XORed file i/o is faster with buffering one place, probably we should expect XORed file i/o with buffering to be faster other places as well

It’s not just the xor though, many small writes seemed to be slower in general, it seems faster if we buffer instead of the OS (likely because of locality, the file is a global resource that needs locking).

don’t think buffering is the type of thing that needs to be deployed on a case-by-case basis

I can get behind that, can you point me to other usages where we could use this?
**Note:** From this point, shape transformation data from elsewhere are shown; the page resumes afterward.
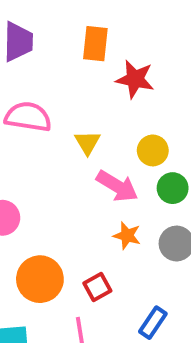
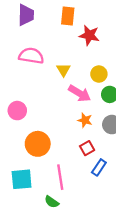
red square: (97, 287) -> (87, 148), moved

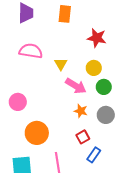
red star: (89, 35) -> (97, 38), moved

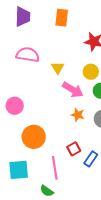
red square: (83, 137) -> (74, 149), moved

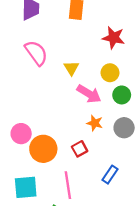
pink semicircle: (28, 55) -> (36, 53), turned 45
pink circle: (15, 106) -> (21, 134), moved
red square: (74, 149) -> (80, 149), moved

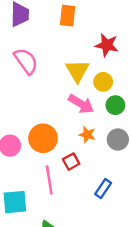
yellow triangle: (71, 68) -> (77, 71), moved, size x1.5
orange circle: (43, 149) -> (43, 138), moved
pink line: (68, 185) -> (49, 180), moved

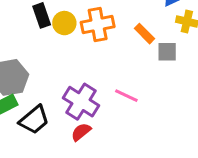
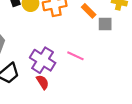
red semicircle: (81, 132) -> (43, 82), turned 96

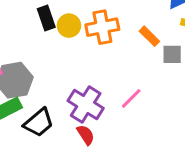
pink line: (75, 56) -> (131, 98), turned -70

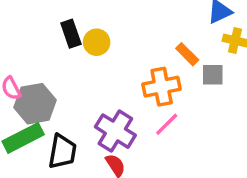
orange cross: (102, 27) -> (162, 87), moved
black trapezoid: (39, 123) -> (62, 152), turned -40

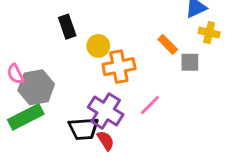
yellow circle: (97, 42) -> (98, 46), moved
orange cross: (162, 87) -> (119, 67), moved
black trapezoid: (62, 152) -> (83, 129), moved, turned 76

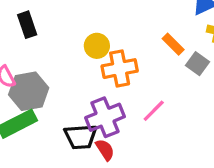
black rectangle: (67, 27) -> (27, 25), moved
gray square: (190, 62) -> (198, 64), turned 36
purple cross: (106, 111) -> (105, 117), turned 36

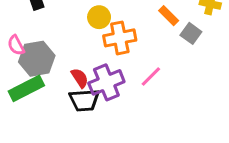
red semicircle: (105, 150) -> (80, 78), moved

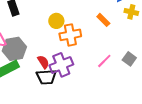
gray square: (191, 33) -> (129, 59), moved
pink line: (151, 76) -> (104, 61), moved

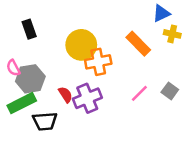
orange rectangle: (103, 20) -> (138, 44), size x1.5
yellow circle: (56, 21) -> (81, 45), size x1.6
black trapezoid: (46, 77) -> (45, 121), moved

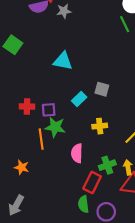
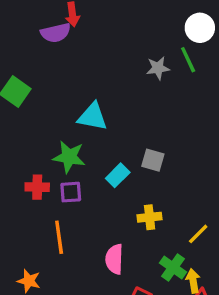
gray star: (64, 11) -> (158, 68), moved
green star: (55, 127) -> (69, 157), moved
green cross: (107, 165) -> (173, 268), moved, turned -35

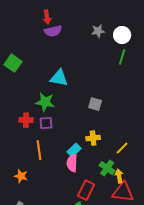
white circle: (200, 28) -> (122, 35), moved
purple semicircle: (56, 33) -> (53, 31), moved
green line: (188, 60) -> (122, 57), moved, turned 42
gray star: (158, 68) -> (98, 31), moved
cyan rectangle: (118, 175) -> (74, 150), moved

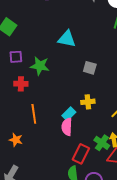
cyan triangle: (59, 78) -> (67, 39), moved
purple square: (46, 123) -> (16, 57), moved
green cross: (107, 168) -> (102, 143), moved

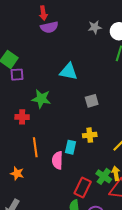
purple square: (16, 57) -> (17, 75), moved
gray square: (90, 68) -> (92, 101), turned -32
cyan rectangle: (69, 114) -> (71, 147), turned -32
pink semicircle: (67, 127) -> (57, 160), moved

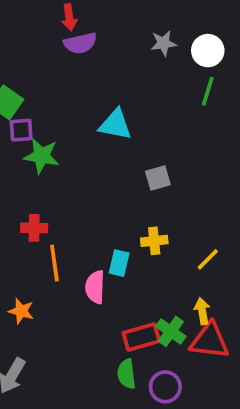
green star: (41, 99) -> (41, 156), moved
red cross: (22, 117) -> (34, 228), moved
green cross: (104, 176) -> (171, 331), moved
red rectangle: (83, 188) -> (141, 337), turned 48

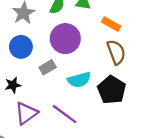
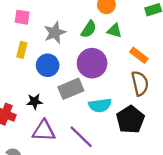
gray rectangle: (48, 67) -> (71, 89), size x1.5
purple triangle: (26, 113) -> (44, 131), turned 30

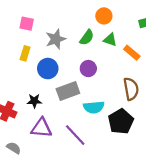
orange rectangle: (139, 55) -> (132, 53), moved
purple circle: (92, 63) -> (88, 69), size x0.6

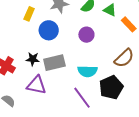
brown semicircle: (131, 89) -> (124, 58), turned 50
gray rectangle: (68, 91) -> (54, 63), moved
purple line: (75, 135) -> (82, 98), moved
ryanofsky commented at 5:01 pm on March 14, 2025: contributor

I can get behind that, can you point me to other usages where we could use this?

I don’t know, but if I were looking I’d just grep for places where AutoFile class is used. I don’t have any real concerns here and I’m fine with the current approach. To the extent I do have concerns they are about readability and maintainability of code not performance, so I like an approach that makes it trivial to turn buffering on and off, which is I why thought BufferedReader / BufferedWriter stream adapters suggested in #31551 (comment) might be a good idea. But when I posted that I didn’t know a similar idea had already been tried before, so wouldn’t suggest changing the approach again at this point without feedback from the other reviewers.

l0rinc force-pushed on Mar 14, 2025

l0rinc commented at 11:09 pm on March 14, 2025: contributor

Thanks again for the hint @ryanofsky, I went through all changes again and reworked the batching - it’s so much better this way and it includes your idea, @theuni’s and @maflcko’s.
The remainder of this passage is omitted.